*** Opening of Listed records ***

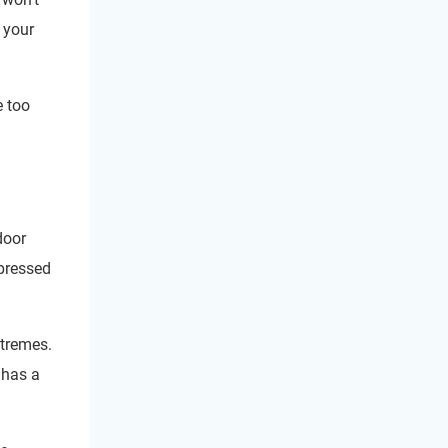
 your
e too
door
 pressed
xtremes.
 has a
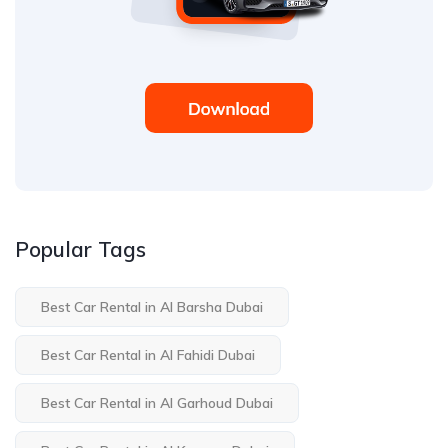
Popular Tags
Best Car Rental in Al Barsha Dubai
Best Car Rental in Al Fahidi Dubai
Best Car Rental in Al Garhoud Dubai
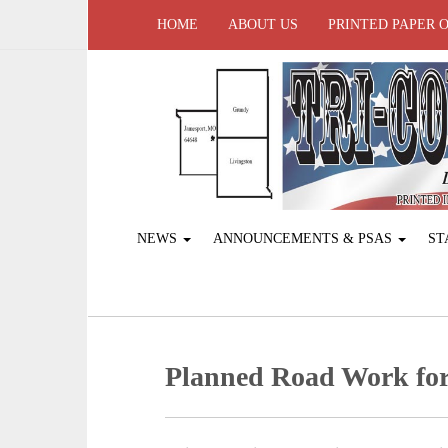
HOME
ABOUT US
PRINTED PAPER 
NEWS
ANNOUNCEMENTS & PSAS
ST
Planned Road Work for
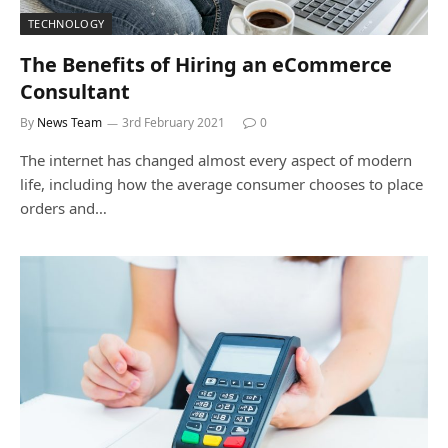
TECHNOLOGY
The Benefits of Hiring an eCommerce
Consultant
By
News Team
3rd February 2021
0
The internet has changed almost every aspect of modern
life, including how the average consumer chooses to place
orders and…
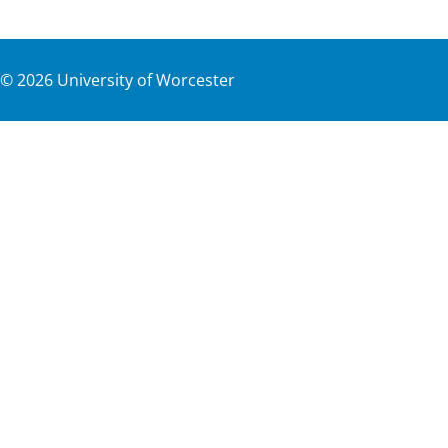
©
2026
University of Worcester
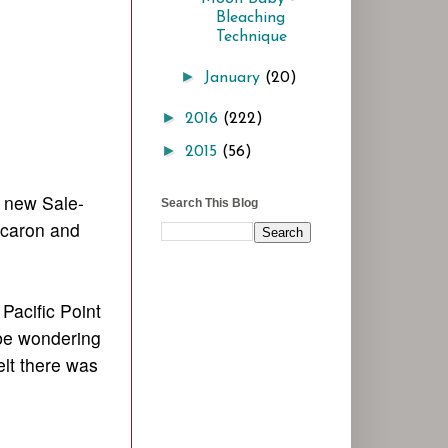
Bleaching
Technique
►
January
(20)
►
2016
(222)
►
2015
(56)
r new Sale-
Search This Blog
acaron and
Pacific Point
 be wondering
elt there was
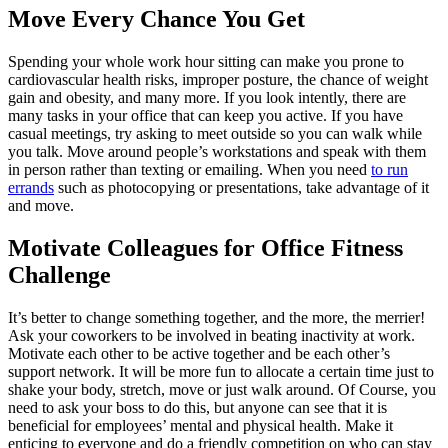
Move Every Chance You Get
Spending your whole work hour sitting can make you prone to
cardiovascular health risks, improper posture, the chance of weight
gain and obesity, and many more. If you look intently, there are
many tasks in your office that can keep you active. If you have
casual meetings, try asking to meet outside so you can walk while
you talk. Move around people’s workstations and speak with them
in person rather than texting or emailing. When you need
to run
errands
such as photocopying or presentations, take advantage of it
and move.
Motivate Colleagues for Office Fitness
Challenge
It’s better to change something together, and the more, the merrier!
Ask your coworkers to be involved in beating inactivity at work.
Motivate each other to be active together and be each other’s
support network. It will be more fun to allocate a certain time just to
shake your body, stretch, move or just walk around. Of Course, you
need to ask your boss to do this, but anyone can see that it is
beneficial for employees’ mental and physical health. Make it
enticing to everyone and do a friendly competition on who can stay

*** Close of Listed records ***

## Brief
Your copy of the data above should match it exactly, apart from the images.

## Answer section
 your
e too
door
 pressed
xtremes.
 has a
Popular Tags
Best Car Rental in Al Barsha Dubai
Best Car Rental in Al Fahidi Dubai
Best Car Rental in Al Garhoud Dubai
HOME
ABOUT US
PRINTED PAPER 
NEWS
ANNOUNCEMENTS & PSAS
ST
Planned Road Work for
TECHNOLOGY
The Benefits of Hiring an eCommerce
Consultant
By
News Team
3rd February 2021
0
The internet has changed almost every aspect of modern
life, including how the average consumer chooses to place
orders and…
©
2026
University of Worcester
Bleaching
Technique
►
January
(20)
►
2016
(222)
►
2015
(56)
r new Sale-
Search This Blog
acaron and
Pacific Point
 be wondering
elt there was
Move Every Chance You Get
Spending your whole work hour sitting can make you prone to
cardiovascular health risks, improper posture, the chance of weight
gain and obesity, and many more. If you look intently, there are
many tasks in your office that can keep you active. If you have
casual meetings, try asking to meet outside so you can walk while
you talk. Move around people’s workstations and speak with them
in person rather than texting or emailing. When you need
to run
errands
such as photocopying or presentations, take advantage of it
and move.
Motivate Colleagues for Office Fitness
Challenge
It’s better to change something together, and the more, the merrier!
Ask your coworkers to be involved in beating inactivity at work.
Motivate each other to be active together and be each other’s
support network. It will be more fun to allocate a certain time just to
shake your body, stretch, move or just walk around. Of Course, you
need to ask your boss to do this, but anyone can see that it is
beneficial for employees’ mental and physical health. Make it
enticing to everyone and do a friendly competition on who can stay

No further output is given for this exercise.